In many ways, we're already living in the future: Kitchen technology is finally at the point where a chef can, without too much effort, serve a levitating amuse-bouche or an exquisitely miniature dish comprised of 86 individual ingredients. While most home cooks can only fantasize about having at our disposal the types of cutting-edge gadgetry stockpiled at the world's top restaurants, a creative chef can always dream bigger. We asked six chefs to defy the laws of time and space to develop their ultimate fantasy kitchen tool.
Daniel Humm, Eleven Madison Park
The Conveyer of Optimum Excellence:
1. A black hole in each trash bin to discard trash into a compost heap in a galaxy far far away.
2. A cryovac machine that bends the laws of time: instant dry age, instant 48 hour sous vide, instant marinade, etc.
3. A quality improvement machine: put in a mediocre ingredient, and it comes out the best in the world.
(See fig. 1)
Anthony Martin, TRU
It might sound ridiculous, but I thought it would be cool to have a cookbook based on the Tupac Coachella hologram that could project an image of a first generation chef like Escoffier walking you through chateaubriand or other recipes and show you their technique.

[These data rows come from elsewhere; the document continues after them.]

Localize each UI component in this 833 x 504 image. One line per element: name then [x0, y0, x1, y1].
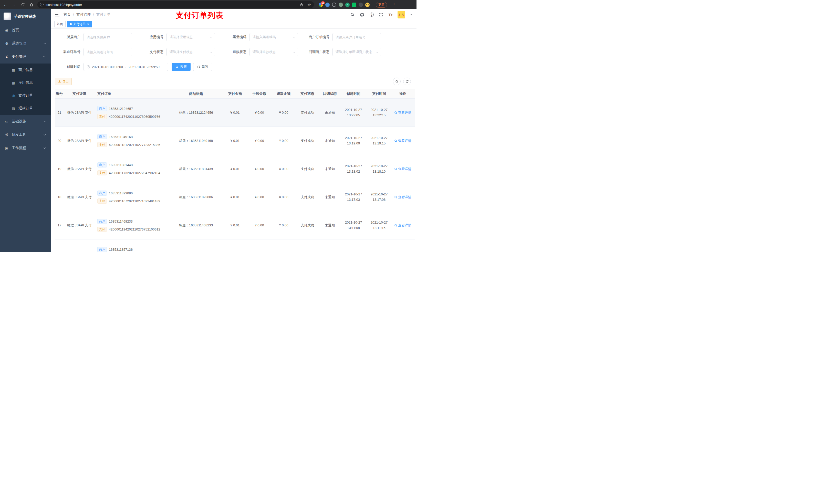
cell-id: 16 — [55, 251, 64, 252]
breadcrumb-home[interactable]: 首页 — [64, 12, 71, 17]
view-detail-link[interactable]: 查看详情 — [394, 139, 411, 143]
cell-pay-time: 2021-10-2713:11:15 — [366, 220, 392, 231]
cell-create-time: 2021-10-2713:22:05 — [341, 107, 366, 118]
active-tab-dot — [70, 23, 72, 25]
browser-menu-icon[interactable]: ⋮ — [392, 2, 396, 7]
app-id-select[interactable]: 请选择应用信息 — [166, 33, 215, 41]
browser-home-icon[interactable] — [29, 2, 34, 7]
extension-icon[interactable] — [332, 3, 336, 7]
help-icon[interactable]: ? — [370, 13, 374, 17]
cell-create-time: 2021-10-2713:18:02 — [341, 164, 366, 174]
extension-icon[interactable] — [352, 3, 356, 7]
view-detail-link[interactable]: 查看详情 — [394, 251, 411, 252]
browser-forward-icon[interactable]: → — [12, 2, 16, 7]
reset-button[interactable]: 重置 — [193, 63, 212, 71]
sidebar-item-workflow[interactable]: ▣ 工作流程 — [0, 141, 51, 155]
extension-icon[interactable] — [359, 3, 363, 7]
extension-icon[interactable]: 10 — [319, 3, 323, 7]
address-bar[interactable]: i localhost:1024/pay/order ☆ — [38, 1, 314, 8]
fullscreen-icon[interactable] — [379, 12, 383, 17]
sidebar-item-home[interactable]: ◉ 首页 — [0, 24, 51, 37]
filter-label: 应用编号 — [138, 35, 166, 40]
cell-amount: ¥ 0.01 — [223, 139, 247, 143]
extension-icon[interactable] — [339, 3, 343, 7]
tab-home[interactable]: 首页 — [54, 21, 66, 27]
extensions-row: 10 ✓ — [319, 3, 370, 7]
cell-action: 查看详情 — [392, 139, 414, 143]
tab-close-icon[interactable]: × — [87, 23, 89, 26]
app-logo: 芋道管理系统 — [0, 9, 51, 24]
chevron-up-icon — [43, 56, 45, 58]
cell-action: 查看详情 — [392, 111, 414, 115]
user-dropdown-caret-icon[interactable] — [410, 14, 412, 15]
channel-code-select[interactable]: 请输入渠道编码 — [249, 33, 298, 41]
dashboard-icon: ◉ — [5, 28, 9, 32]
channel-order-no-input[interactable] — [84, 48, 132, 56]
search-icon[interactable] — [350, 12, 355, 17]
merchant-tag: 商户 — [97, 106, 107, 111]
sidebar-item-refund-order[interactable]: ▧ 退款订单 — [0, 102, 51, 115]
toggle-search-button[interactable] — [393, 78, 401, 85]
date-start[interactable]: 2021-10-01 00:00:00 — [92, 65, 123, 69]
view-detail-link[interactable]: 查看详情 — [394, 111, 411, 115]
filter-label: 回调商户状态 — [304, 50, 332, 54]
cell-amount: ¥ 0.01 — [223, 167, 247, 171]
extension-icon[interactable] — [365, 3, 370, 7]
create-time-range-picker[interactable]: 2021-10-01 00:00:00 - 2021-10-31 23:59:5… — [84, 63, 168, 71]
refund-status-select[interactable]: 请选择退款状态 — [249, 48, 298, 56]
cell-create-time: 2021-10-2713:11:08 — [341, 220, 366, 231]
share-icon[interactable] — [299, 2, 304, 7]
chevron-down-icon — [376, 51, 378, 53]
sidebar-item-pay-order[interactable]: ◎ 支付订单 — [0, 89, 51, 102]
merchant-order-no-input[interactable] — [332, 33, 381, 41]
font-size-icon[interactable]: TT — [388, 13, 392, 17]
cell-notify: 未通知 — [319, 223, 341, 228]
search-button[interactable]: 搜索 — [172, 63, 191, 71]
extension-icon[interactable] — [325, 3, 330, 7]
sidebar-item-system[interactable]: ⚙ 系统管理 — [0, 37, 51, 50]
url-text[interactable]: localhost:1024/pay/order — [46, 3, 297, 7]
view-detail-link[interactable]: 查看详情 — [394, 223, 411, 228]
merchant-order-no: 1635311857136 — [109, 248, 133, 251]
view-detail-link[interactable]: 查看详情 — [394, 195, 411, 199]
extension-icon[interactable]: ✓ — [345, 3, 350, 7]
chevron-down-icon — [210, 36, 212, 38]
tab-pay-order[interactable]: 支付订单 × — [67, 21, 92, 27]
export-button[interactable]: 导出 — [55, 78, 72, 85]
refresh-table-button[interactable] — [403, 78, 411, 85]
channel-order-no: 4200001194202110276752100612 — [109, 227, 160, 231]
sidebar-item-pay[interactable]: ¥ 支付管理 — [0, 50, 51, 64]
browser-update-button[interactable]: 更新 — [376, 2, 387, 8]
view-detail-link[interactable]: 查看详情 — [394, 167, 411, 171]
date-end[interactable]: 2021-10-31 23:59:59 — [128, 65, 160, 69]
sidebar-menu: ◉ 首页 ⚙ 系统管理 ¥ 支付管理 ▤ 商户信息 ▦ 应用信息 — [0, 24, 51, 155]
browser-reload-icon[interactable] — [21, 2, 25, 7]
sidebar-item-infrastructure[interactable]: ▭ 基础设施 — [0, 115, 51, 128]
sidebar-item-app-info[interactable]: ▦ 应用信息 — [0, 76, 51, 89]
browser-back-icon[interactable]: ← — [3, 2, 8, 7]
sidebar-item-dev-tools[interactable]: ⚒ 研发工具 — [0, 128, 51, 141]
pay-tag: 支付 — [97, 226, 107, 232]
orders-table: 编号 支付渠道 支付订单 商品标题 支付金额 手续金额 退款金额 支付状态 回调… — [55, 89, 415, 252]
cell-refund: ¥ 0.00 — [271, 167, 296, 171]
hamburger-icon[interactable] — [55, 13, 60, 16]
user-avatar[interactable] — [398, 11, 405, 19]
chevron-down-icon — [44, 146, 46, 148]
pay-status-select[interactable]: 请选择支付状态 — [166, 48, 215, 56]
page-content: 所属商户 应用编号 请选择应用信息 渠道编码 请输入渠道编码 — [51, 28, 416, 252]
merchant-filter-input[interactable] — [84, 33, 132, 41]
github-icon[interactable] — [360, 12, 364, 17]
cell-order: 商户 1635311468233 支付 42000011942021102767… — [95, 219, 169, 232]
pay-tag: 支付 — [97, 198, 107, 203]
table-row: 18 微信 JSAPI 支付 商户 1635311823086 支付 42000… — [55, 183, 415, 211]
sidebar-item-merchant-info[interactable]: ▤ 商户信息 — [0, 64, 51, 76]
site-info-icon[interactable]: i — [40, 3, 44, 6]
bookmark-star-icon[interactable]: ☆ — [307, 2, 311, 7]
breadcrumb-pay[interactable]: 支付管理 — [76, 12, 91, 17]
table-row: 16 微信 JSAPI 支付 商户 1635311857136 支付 — [55, 239, 415, 252]
notify-status-select[interactable]: 请选择订单回调商户状态 — [332, 48, 381, 56]
pay-tag: 支付 — [97, 170, 107, 175]
cell-id: 18 — [55, 195, 64, 199]
channel-order-no: 4200001181202110277723215336 — [109, 143, 160, 147]
pay-submenu: ▤ 商户信息 ▦ 应用信息 ◎ 支付订单 ▧ 退款订单 — [0, 64, 51, 115]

Unless a cookbook has great photos, it's even difficult for me to read through. That would be the ultimate kitchen tool, to be able to actually watch and see the technique. (See fig. 2)
Credit: Anthony Martin
Jose Andres, The Bazaar
My dream kitchen tool is a solar pot that could be used in developing countries where clean energy is not readily available. It would be "the pot that will feed that many"!
Homaro Cantu, Moto
You know when you're on your computer desktop and you push your data into the recycle bin? This invention will take all of that data and turn it into thermal energy for a cooktop. There is something in that data, so instead of erasing it, it would just recycle that energy as fuel for cooking your food properly.
Andrew Brochu, Graham Elliot
I would love to have a kitchen inspired by the movie Cube that would have fully stocked, self-cleaning stations for every chef. I would have a central control station where I could climb between every kitchen to manage them.
Matthew Kirkley, L2O
I'd love to have a time machine. There are all these chefs I idolized growing up that I never had a chance to work with, so it would be awesome to go back in time and pick vegetables with Alain Chapel at the market in the '70s, or cook with the masters.